■ What you need to do
Print the data exactly as it is given, please.

■ Supplied entries

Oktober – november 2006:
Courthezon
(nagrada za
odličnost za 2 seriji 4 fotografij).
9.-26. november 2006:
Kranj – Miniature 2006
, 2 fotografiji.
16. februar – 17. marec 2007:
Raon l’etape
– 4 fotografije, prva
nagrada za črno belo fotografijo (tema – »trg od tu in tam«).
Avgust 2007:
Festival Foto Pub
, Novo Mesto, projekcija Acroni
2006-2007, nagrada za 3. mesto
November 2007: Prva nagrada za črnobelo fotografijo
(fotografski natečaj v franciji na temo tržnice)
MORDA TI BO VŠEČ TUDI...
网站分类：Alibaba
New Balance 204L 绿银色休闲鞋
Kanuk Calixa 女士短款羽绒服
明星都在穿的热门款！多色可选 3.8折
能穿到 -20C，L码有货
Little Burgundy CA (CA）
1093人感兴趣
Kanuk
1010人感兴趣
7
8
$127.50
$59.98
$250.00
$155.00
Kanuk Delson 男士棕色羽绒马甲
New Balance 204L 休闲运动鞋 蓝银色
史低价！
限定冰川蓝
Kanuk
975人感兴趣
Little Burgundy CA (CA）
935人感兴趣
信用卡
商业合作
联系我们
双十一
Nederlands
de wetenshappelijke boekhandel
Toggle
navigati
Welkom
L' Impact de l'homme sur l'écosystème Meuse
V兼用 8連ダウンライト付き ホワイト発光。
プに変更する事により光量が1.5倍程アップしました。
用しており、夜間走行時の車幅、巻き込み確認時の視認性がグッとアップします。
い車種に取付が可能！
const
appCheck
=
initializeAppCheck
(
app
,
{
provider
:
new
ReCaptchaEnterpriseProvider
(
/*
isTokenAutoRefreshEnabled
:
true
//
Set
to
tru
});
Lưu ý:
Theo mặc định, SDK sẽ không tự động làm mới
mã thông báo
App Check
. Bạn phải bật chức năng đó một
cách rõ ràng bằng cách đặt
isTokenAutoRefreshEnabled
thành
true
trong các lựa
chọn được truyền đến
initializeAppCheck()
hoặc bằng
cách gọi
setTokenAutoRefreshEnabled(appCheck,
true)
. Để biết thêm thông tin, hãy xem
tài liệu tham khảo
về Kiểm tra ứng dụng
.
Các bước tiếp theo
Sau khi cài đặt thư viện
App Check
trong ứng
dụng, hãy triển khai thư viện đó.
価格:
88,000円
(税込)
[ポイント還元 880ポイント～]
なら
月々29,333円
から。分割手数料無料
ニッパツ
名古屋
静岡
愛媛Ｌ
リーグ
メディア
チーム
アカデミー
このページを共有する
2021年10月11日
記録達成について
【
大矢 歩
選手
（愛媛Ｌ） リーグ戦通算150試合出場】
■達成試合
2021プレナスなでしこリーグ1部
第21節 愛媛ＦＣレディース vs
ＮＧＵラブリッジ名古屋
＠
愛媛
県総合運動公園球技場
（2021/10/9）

■ Result for this task
Oktober – november 2006:
Courthezon
(nagrada za
odličnost za 2 seriji 4 fotografij).
9.-26. november 2006:
Kranj – Miniature 2006
, 2 fotografiji.
16. februar – 17. marec 2007:
Raon l’etape
– 4 fotografije, prva
nagrada za črno belo fotografijo (tema – »trg od tu in tam«).
Avgust 2007:
Festival Foto Pub
, Novo Mesto, projekcija Acroni
2006-2007, nagrada za 3. mesto
November 2007: Prva nagrada za črnobelo fotografijo
(fotografski natečaj v franciji na temo tržnice)
MORDA TI BO VŠEČ TUDI...
网站分类：Alibaba
New Balance 204L 绿银色休闲鞋
Kanuk Calixa 女士短款羽绒服
明星都在穿的热门款！多色可选 3.8折
能穿到 -20C，L码有货
Little Burgundy CA (CA）
1093人感兴趣
Kanuk
1010人感兴趣
7
8
$127.50
$59.98
$250.00
$155.00
Kanuk Delson 男士棕色羽绒马甲
New Balance 204L 休闲运动鞋 蓝银色
史低价！
限定冰川蓝
Kanuk
975人感兴趣
Little Burgundy CA (CA）
935人感兴趣
信用卡
商业合作
联系我们
双十一
Nederlands
de wetenshappelijke boekhandel
Toggle
navigati
Welkom
L' Impact de l'homme sur l'écosystème Meuse
V兼用 8連ダウンライト付き ホワイト発光。
プに変更する事により光量が1.5倍程アップしました。
用しており、夜間走行時の車幅、巻き込み確認時の視認性がグッとアップします。
い車種に取付が可能！
const
appCheck
=
initializeAppCheck
(
app
,
{
provider
:
new
ReCaptchaEnterpriseProvider
(
/*
isTokenAutoRefreshEnabled
:
true
//
Set
to
tru
});
Lưu ý:
Theo mặc định, SDK sẽ không tự động làm mới
mã thông báo
App Check
. Bạn phải bật chức năng đó một
cách rõ ràng bằng cách đặt
isTokenAutoRefreshEnabled
thành
true
trong các lựa
chọn được truyền đến
initializeAppCheck()
hoặc bằng
cách gọi
setTokenAutoRefreshEnabled(appCheck,
true)
. Để biết thêm thông tin, hãy xem
tài liệu tham khảo
về Kiểm tra ứng dụng
.
Các bước tiếp theo
Sau khi cài đặt thư viện
App Check
trong ứng
dụng, hãy triển khai thư viện đó.
価格:
88,000円
(税込)
[ポイント還元 880ポイント～]
なら
月々29,333円
から。分割手数料無料
ニッパツ
名古屋
静岡
愛媛Ｌ
リーグ
メディア
チーム
アカデミー
このページを共有する
2021年10月11日
記録達成について
【
大矢 歩
選手
（愛媛Ｌ） リーグ戦通算150試合出場】
■達成試合
2021プレナスなでしこリーグ1部
第21節 愛媛ＦＣレディース vs
ＮＧＵラブリッジ名古屋
＠
愛媛
県総合運動公園球技場
（2021/10/9）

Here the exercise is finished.